The latest figures from the Government's own public health laboratory suggest that one in three chilled chickens sold in British shops carry salmonella.

Special investigation

Frontline Scotland bought a whole chicken and chicken legs from three supermarkets in Glasgow and Edinburgh.

A microbiological analysis carried out at Heriot Watt University found that there was a likelihood of salmonella in one out of the six samples.

The rogue chicken was bought at Sainsbury's in Glasgow. The store said it was generally accepted there was an inherent risk of salmonella in raw chicken, and that the meat must be cooked thoroughly before eating.

Professor Brian Austin, of Heriot Watt University, said: "The key point was where they talk about the inherent risk. I would say that we should be striving to reduce this risk so that there is no salmonella in poultry."

[ image: Professor Hugh Pennington:
Professor Hugh Pennington: "Shops should not sell poisoned goods"
Professor Pennington said it was wrong that a shop should sell something that is poisoned.

"We do know that there's still an unacceptable risk of food poisoning bugs on certain kinds of food from the shops, and nobody should be putting up with that, least of all the public, least of all the consumer."

Peter Chapman, vice president of the National Farmers Union in Scotland, claimed that less than 10% of chicken is still carrying salmonella.
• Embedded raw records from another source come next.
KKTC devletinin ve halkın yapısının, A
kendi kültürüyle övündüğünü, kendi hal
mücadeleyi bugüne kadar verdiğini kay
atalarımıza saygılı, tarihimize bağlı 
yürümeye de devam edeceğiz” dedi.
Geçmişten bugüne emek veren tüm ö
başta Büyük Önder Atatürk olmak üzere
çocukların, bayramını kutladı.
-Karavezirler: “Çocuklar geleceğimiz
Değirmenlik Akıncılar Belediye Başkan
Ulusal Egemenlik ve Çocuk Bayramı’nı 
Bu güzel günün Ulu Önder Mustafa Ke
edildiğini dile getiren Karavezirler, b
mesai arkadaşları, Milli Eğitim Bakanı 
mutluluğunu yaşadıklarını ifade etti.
In England, the industry claims the figure is 15%-20%.

The definitive answer will not be known until a government survey is published in 18 months time.

Even in eggs the infection rate has only fallen from about one in 650 in 1991 to about one in 700 today.

Last November the egg industry announced a £4million programme to vaccinate chickens against salmonella. In addition eggs would be date coded and hygiene given a new priority at egg farms.

A new code guarantees salmonella free eggs by the end of the year. However, 30% of the industry has not signed up to the new code.

Mrs Currie's conclusion?

"For the moment, whether it's eggs or chicken, it's still left to us to cook our way out of trouble," she said.

"Ten years after I first warned about salmonella completely safe poultry and eggs are still not guaranteed in the supermarkets."

Mrs Currie's full report "Home to Roost" is broadcast on BBC Scotland on Tuesday at 10pm.